UPDATED: BWC to offer boxed Ecochlor treatment systems

Thu 12 Oct 2017 by Paul Gunton

UPDATED: BWC to offer boxed Ecochlor treatment systems
A computer-generated image of an Ecochlor system in a BWC installation (credit: BWC)

Ballast Water Containers (BWC) of the UK can now offer its portable treatment unit with a USCG type-approved Ecochlor treatment unit, following what the two companies termed a “strategic collaboration” in an announcement today (12 October).

BWC’s chief executive Richard Lawson told BWTT that Ecochlor’s single-stage treatment technology, operating during uptake only, was a key factor that impressed him in reaching the agreement with the US-based company.

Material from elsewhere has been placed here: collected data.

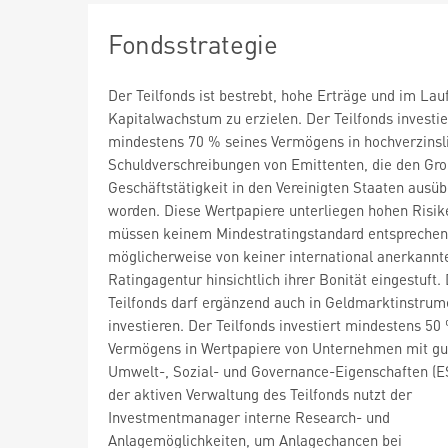
Fondsstrategie
Der Teilfonds ist bestrebt, hohe Erträge und im Lauf
Kapitalwachstum zu erzielen. Der Teilfonds investie
mindestens 70 % seines Vermögens in hochverzinsl
Schuldverschreibungen von Emittenten, die den Groß
Geschäftstätigkeit in den Vereinigten Staaten ausüb
worden. Diese Wertpapiere unterliegen hohen Risik
müssen keinem Mindestratingstandard entsprechen
möglicherweise von keiner international anerkannt
Ratingagentur hinsichtlich ihrer Bonität eingestuft.
Teilfonds darf ergänzend auch in Geldmarktinstrum
investieren. Der Teilfonds investiert mindestens 50
Vermögens in Wertpapiere von Unternehmen mit gu
Umwelt-, Sozial- und Governance-Eigenschaften (E
der aktiven Verwaltung des Teilfonds nutzt der
Investmentmanager interne Research- und
Anlagemöglichkeiten, um Anlagechancen bei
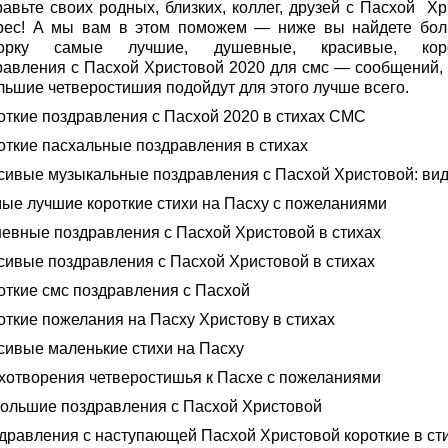
равьте своих родных, близких, коллег, друзей с Пасхой Хр
рес! А мы вам в этом поможем — ниже вы найдете бо
борку самые лучшие, душевные, красивые, коро
равления с Пасхой Христовой 2020 для смс — сообщений,
льшие четверостишия подойдут для этого лучше всего.
роткие поздравления с Пасхой 2020 в стихах СМС
роткие пасхальные поздравления в стихах
асивые музыкальные поздравления с Пасхой Христовой: ви
мые лучшие короткие стихи на Пасху с пожеланиями
шевные поздравления с Пасхой Христовой в стихах
асивые поздравления с Пасхой Христовой в стихах
роткие смс поздравления с Пасхой
откие пожелания на Пасху Христову в стихах
асивые маленькие стихи на Пасху
ихотворения четверостишья к Пасхе с пожеланиями
большие поздравления с Пасхой Христовой
здравления с наступающей Пасхой Христовой короткие в ст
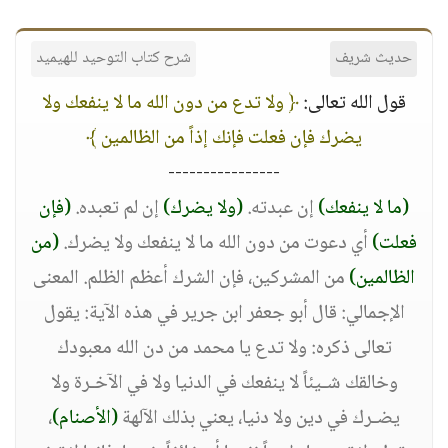
حديث شريف
شرح كتاب التوحيد للهيميد
قول الله تعالى:
﴿ ولا تدع من دون الله ما لا ينفعك ولا
يضرك فإن فعلت فإنك إذاً من الظالمين ﴾
----------------
(ما لا ينفعك)
إن عبدته.
(ولا يضرك)
إن لم تعبده.
(فإن
فعلت)
أي دعوت من دون الله ما لا ينفعك ولا يضرك.
(من
الظالمين)
من المشركين، فإن الشرك أعظم الظلم. المعنى
الإجمالي: قال أبو جعفر ابن جرير في هذه الآية: يقول
تعالى ذكره: ولا تدع يا محمد من دن الله معبودك
وخالقك شـيئاً لا ينفعك في الدنيا ولا في الآخـرة ولا
يضـرك في دين ولا دنيا، يعني بذلك الآلهة
(الأصنام)
،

It already offers containerised versions of other ballast water management systems (BWMSs) and having a choice of technology “is important if we want to fully satisfy the needs of our clients,” he said. “If a client wants a mobile system and has a preference for a particular technology then we are now in a better position to meet these demands.”

Today’s announcement quoted Ecochlor president Tom Perlich, who said that BWC’s methodology “will be welcomed by regulators around the world and satisfy a vital portion of the ballast water treatment market.” In particular, it could extend the useful life of older vessels which would avoid the expense of installing permanent systems.

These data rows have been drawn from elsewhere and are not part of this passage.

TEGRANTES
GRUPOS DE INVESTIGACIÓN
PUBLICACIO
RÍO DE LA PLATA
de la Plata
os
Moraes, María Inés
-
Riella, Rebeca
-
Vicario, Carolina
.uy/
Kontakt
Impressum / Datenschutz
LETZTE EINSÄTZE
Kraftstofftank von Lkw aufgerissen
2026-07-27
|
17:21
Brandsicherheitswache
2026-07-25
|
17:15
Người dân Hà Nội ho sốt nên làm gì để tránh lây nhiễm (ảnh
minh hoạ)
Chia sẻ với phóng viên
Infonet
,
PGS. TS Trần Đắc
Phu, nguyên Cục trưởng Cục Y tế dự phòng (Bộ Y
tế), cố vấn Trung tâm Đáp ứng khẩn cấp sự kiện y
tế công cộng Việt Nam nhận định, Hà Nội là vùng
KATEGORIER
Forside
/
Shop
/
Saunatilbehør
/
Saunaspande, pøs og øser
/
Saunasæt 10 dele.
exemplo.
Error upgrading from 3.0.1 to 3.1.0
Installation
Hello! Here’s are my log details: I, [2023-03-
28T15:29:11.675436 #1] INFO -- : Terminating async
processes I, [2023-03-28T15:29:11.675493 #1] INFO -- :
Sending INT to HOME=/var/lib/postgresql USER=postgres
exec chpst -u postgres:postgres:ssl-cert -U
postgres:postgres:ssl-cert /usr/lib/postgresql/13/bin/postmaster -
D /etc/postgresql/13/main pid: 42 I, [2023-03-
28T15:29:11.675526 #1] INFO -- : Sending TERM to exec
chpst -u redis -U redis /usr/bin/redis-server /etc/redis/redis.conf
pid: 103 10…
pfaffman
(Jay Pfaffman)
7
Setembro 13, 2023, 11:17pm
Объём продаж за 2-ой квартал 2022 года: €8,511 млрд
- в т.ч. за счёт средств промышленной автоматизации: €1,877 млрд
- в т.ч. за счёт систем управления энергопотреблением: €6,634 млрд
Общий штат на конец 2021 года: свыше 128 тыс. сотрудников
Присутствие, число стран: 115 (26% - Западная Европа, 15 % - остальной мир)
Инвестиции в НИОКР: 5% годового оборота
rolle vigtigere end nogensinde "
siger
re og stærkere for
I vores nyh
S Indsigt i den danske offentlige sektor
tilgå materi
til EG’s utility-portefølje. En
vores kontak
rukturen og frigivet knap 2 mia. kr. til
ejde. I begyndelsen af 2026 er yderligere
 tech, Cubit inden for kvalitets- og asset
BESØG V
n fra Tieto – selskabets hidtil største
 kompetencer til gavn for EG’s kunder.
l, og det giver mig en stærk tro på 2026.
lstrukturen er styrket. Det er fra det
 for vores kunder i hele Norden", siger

He later told BWTT that he hopes the deal with BWC will “increase the sale of the Ecochlor line of products through a different application of our existing BWMS.” He believes a containerised arrangement offers a simplified retrofit with a reduced installation time at a dry dock or riding crew. He also views this as a short-term solution for older ships, since the shipowner would be able to re-use the BWMS, after the existing vessel is scrapped, on a different ship.

Mr Lawson stressed its shoreside applications, noting that, since IMO’s Ballast Water Management Convention came into force last month, “interest in mobile containerised treatment systems continues to grow” as an alternative to retrofitting.

For example, he suggested to BWTT, “it may not be cost effective to retrofit every vessel in an owner’s fleet” or, for some owners and operators, “a mobile containerised Ecochlor treatment system operated from the quayside may be the ideal setup.” Barges and oil rigs may also be well suited to a mobile containerised system, he said.

It could also have wider use as a port-based alternative to shipboard installations, Mr Perlich suggested. “A containerised Ecochlor BWMS would be an optimal solution for a port-based treatment due to the efficacy of the treatment technology using chlorine dioxide, very limited crew involved and no need to treat or neutralise the water on discharge,” he commented to BWTT.